The video clips of facial expressions of pain were taken from Lamm and colleagues (2007) and include only Caucasian expressions. This information has been made explicit in the revised version of the manuscript.

“We used a database of 44 videos of painful facial expressions from Lamm et al., (2007) depicting Caucasian actors wearing headphones and simulating painful reactions to a high pitch noise (see Figure 1).” (Methods, page 28, lines 20-22).

Unfortunately, no data were collected about the racial composition of the participants. Therefore, we cannot test whether the ethnic concordance between the participants and the video-recorded people influenced the task performance. This has been acknowledgment in the portion of the Discussion section dedicated to the Limitations of the study.

“Yet, it is still possible that our results could have been influenced also by other factors untested in the present study. For instance, relevant missing information are the detailed educational level of Controls (including their year of enrollment at university) and participants’ ethnic group.” (Discussion, page 26, lines 4-7).

– It is not clear why medical students were the subjects of the study, rather than older more experienced physicians.

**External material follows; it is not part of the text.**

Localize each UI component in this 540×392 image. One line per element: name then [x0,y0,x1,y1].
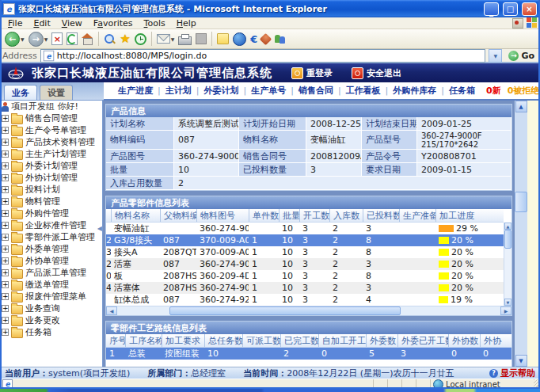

We are sorry if this issue was not described with sufficient clarity in the original version of the manuscript. Indeed, we agree that it would have been interesting to test professional physicians. This being said, several considerations influenced our choice and favored instead the selection of a student population. First, students have a major advantage in terms of feasibility, as they can be more easily recruited than adults (physicians, nurses, and also lay controls) who are often constrained under busy working schedules. Second, the recruitment of students at different years of enrolment allow for a clear-cut organization of homogeneous groups based on experience. This would have been less straightforward for professional physicians, whose experience cannot only be quantified in terms of years, but also vary at a qualitative level (as function of specialty, working department, part- vs. full-time engagement, etc.). In this perspective, any experiment recruiting physicians would have necessarily required restricting to specific subcategories, and relying possibly on smaller samples, not homogeneous in their different experience levels. Third, effects at the level of pain assessment and IAT D-Scores might very well manifest themselves already during university training, as suggested by some studies (Xie et al., 2018). As such, medical students represent the ideal target population to investigate the emergence of these effects.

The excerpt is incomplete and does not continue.